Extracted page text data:
===============

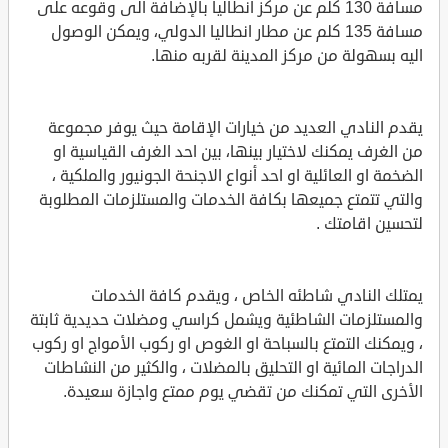
مسافة 130 كلم عن مركز انطاليا بالإضافة الى وقوعه على
مسافة 135 كلم عن مطار انطاليا الدولي، ويمكن الوصول
اليه بسهولة من مركز المدينة لقربه منها.
يقدم النادي العديد من خيارات الإقامة حيث يوفر مجموعة
من الغرف يمكنك لاختيار بينها، بين احد الغرف القياسية او
الضخمة او العائلية او احد أنواع الاجنحة الجونيور والملكية ،
والتي تتمتع جميعها بكافة الخدمات والمستلزمات المطلوبة
لتحسين اقامتك .
يمتلك النادي شاطئه الخاص ، ويقدم كافة الخدمات
والمستلزمات الشاطئية ويشمل كراسي ومضلات حديدية ثابتة
، ويمكنك التمتع بالسباحة او الغوص او ركوب الأمواج او ركوب
الدراجات المائية او التحليق بالمضلات ، والكثير من النشاطات
الأخرى التي تمكنك من تقضي يوم ممتع واجازة سعيدة.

===============

Requirement:
Return the entries above in full and unchanged, omitting every image.

Finished task:
مسافة 130 كلم عن مركز انطاليا بالإضافة الى وقوعه على
مسافة 135 كلم عن مطار انطاليا الدولي، ويمكن الوصول
اليه بسهولة من مركز المدينة لقربه منها.
يقدم النادي العديد من خيارات الإقامة حيث يوفر مجموعة
من الغرف يمكنك لاختيار بينها، بين احد الغرف القياسية او
الضخمة او العائلية او احد أنواع الاجنحة الجونيور والملكية ،
والتي تتمتع جميعها بكافة الخدمات والمستلزمات المطلوبة
لتحسين اقامتك .
يمتلك النادي شاطئه الخاص ، ويقدم كافة الخدمات
والمستلزمات الشاطئية ويشمل كراسي ومضلات حديدية ثابتة
، ويمكنك التمتع بالسباحة او الغوص او ركوب الأمواج او ركوب
الدراجات المائية او التحليق بالمضلات ، والكثير من النشاطات
الأخرى التي تمكنك من تقضي يوم ممتع واجازة سعيدة.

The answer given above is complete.